While the past year has seen a steady, heady increase in the stock market and your account values, we know it won’t last forever. There will be another pandemic, another election, another war, another something—anything—that will cause markets to tumble. We want to be properly invested for when that market decline arrives, but we also want to enjoy the ride on the way up.
We all know that stocks have historically been the greatest wealth creators, with real estate not far behind. Bonds, as rates have fallen since the early 1980s, have also been a great addition to investment portfolios; not only for income yield, but for price appreciation as interest rates fall. But with interest rates pegged near zero for the foreseeable future, the typical bond portfolio won’t provide much return, and may not prove to be the yin to the stock market’s yang that they’ve been over the last 40 years.

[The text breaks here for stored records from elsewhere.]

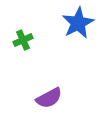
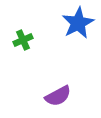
purple semicircle: moved 9 px right, 2 px up
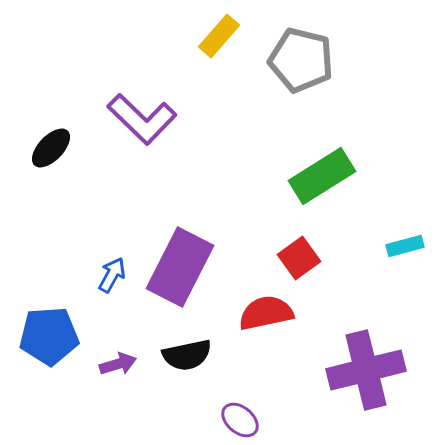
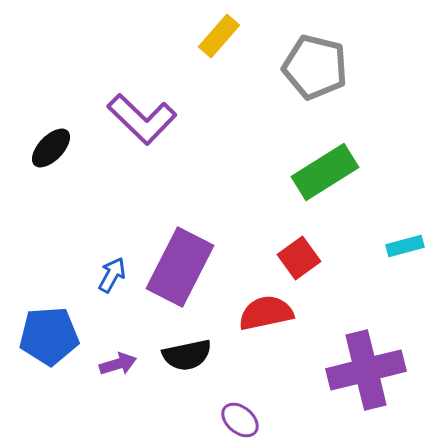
gray pentagon: moved 14 px right, 7 px down
green rectangle: moved 3 px right, 4 px up
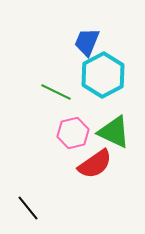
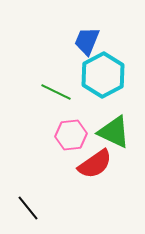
blue trapezoid: moved 1 px up
pink hexagon: moved 2 px left, 2 px down; rotated 8 degrees clockwise
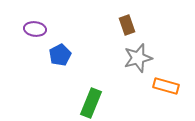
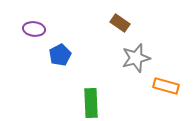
brown rectangle: moved 7 px left, 2 px up; rotated 36 degrees counterclockwise
purple ellipse: moved 1 px left
gray star: moved 2 px left
green rectangle: rotated 24 degrees counterclockwise
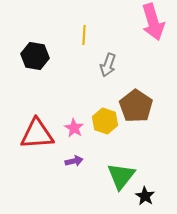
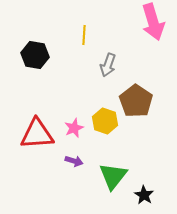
black hexagon: moved 1 px up
brown pentagon: moved 5 px up
pink star: rotated 18 degrees clockwise
purple arrow: rotated 30 degrees clockwise
green triangle: moved 8 px left
black star: moved 1 px left, 1 px up
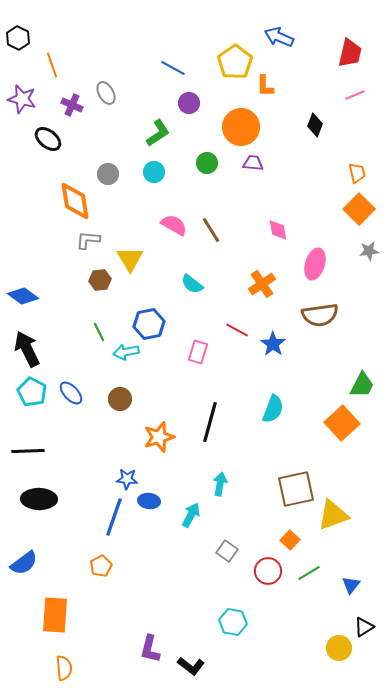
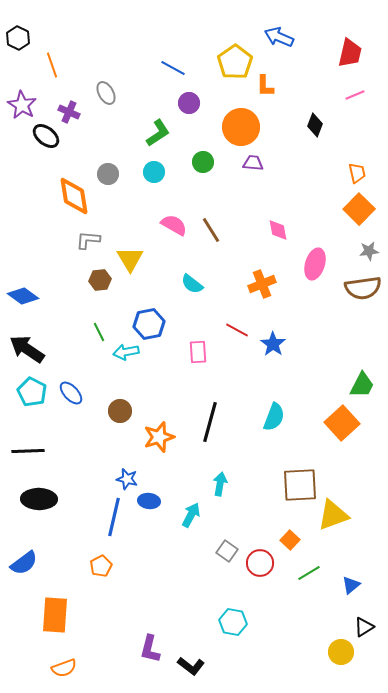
purple star at (22, 99): moved 6 px down; rotated 16 degrees clockwise
purple cross at (72, 105): moved 3 px left, 7 px down
black ellipse at (48, 139): moved 2 px left, 3 px up
green circle at (207, 163): moved 4 px left, 1 px up
orange diamond at (75, 201): moved 1 px left, 5 px up
orange cross at (262, 284): rotated 12 degrees clockwise
brown semicircle at (320, 315): moved 43 px right, 27 px up
black arrow at (27, 349): rotated 30 degrees counterclockwise
pink rectangle at (198, 352): rotated 20 degrees counterclockwise
brown circle at (120, 399): moved 12 px down
cyan semicircle at (273, 409): moved 1 px right, 8 px down
blue star at (127, 479): rotated 10 degrees clockwise
brown square at (296, 489): moved 4 px right, 4 px up; rotated 9 degrees clockwise
blue line at (114, 517): rotated 6 degrees counterclockwise
red circle at (268, 571): moved 8 px left, 8 px up
blue triangle at (351, 585): rotated 12 degrees clockwise
yellow circle at (339, 648): moved 2 px right, 4 px down
orange semicircle at (64, 668): rotated 75 degrees clockwise
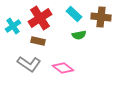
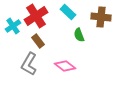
cyan rectangle: moved 6 px left, 2 px up
red cross: moved 4 px left, 2 px up
green semicircle: rotated 80 degrees clockwise
brown rectangle: rotated 40 degrees clockwise
gray L-shape: rotated 85 degrees clockwise
pink diamond: moved 2 px right, 2 px up
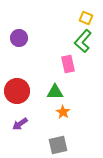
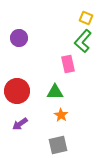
orange star: moved 2 px left, 3 px down
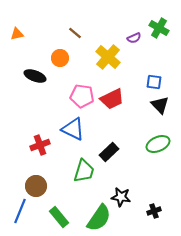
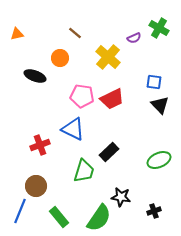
green ellipse: moved 1 px right, 16 px down
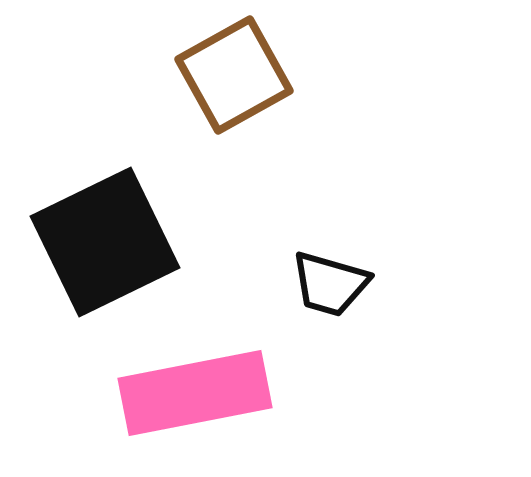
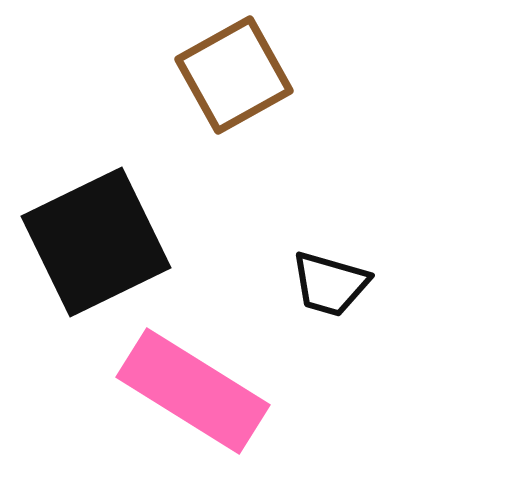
black square: moved 9 px left
pink rectangle: moved 2 px left, 2 px up; rotated 43 degrees clockwise
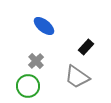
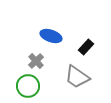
blue ellipse: moved 7 px right, 10 px down; rotated 20 degrees counterclockwise
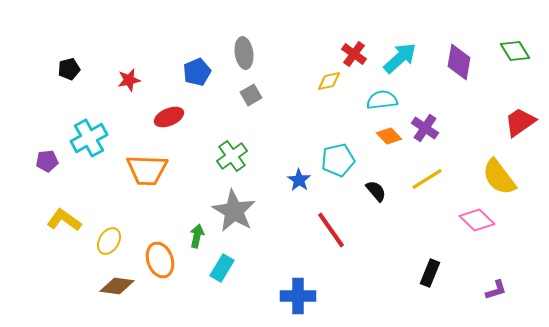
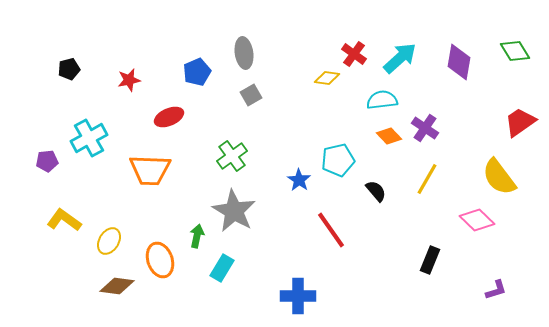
yellow diamond: moved 2 px left, 3 px up; rotated 20 degrees clockwise
orange trapezoid: moved 3 px right
yellow line: rotated 28 degrees counterclockwise
black rectangle: moved 13 px up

We’ve also noticed that over time, the best way to access stocks and bonds is through low-cost, tax-efficient passive ETFs. Stocks and bonds make up the “Core” of an efficient portfolio. The more interesting part of our asset allocation strategy is the bucket we call “Alternatives” — or Other. Not stocks, not bonds, but something that acts differently. There are many things to choose from; but some act like stocks or bonds—or both. High yield and convertible bonds act like stocks. Preferred Stocks act like bonds. Real estate often acts like stocks—but sometimes like bonds. We are aiming to add “true diversifiers” to your “Alternative” bucket, and ask you to consider these ideas:
- Precious metals and other commodities (gold, etc.).
- Trend following strategies (managed futures)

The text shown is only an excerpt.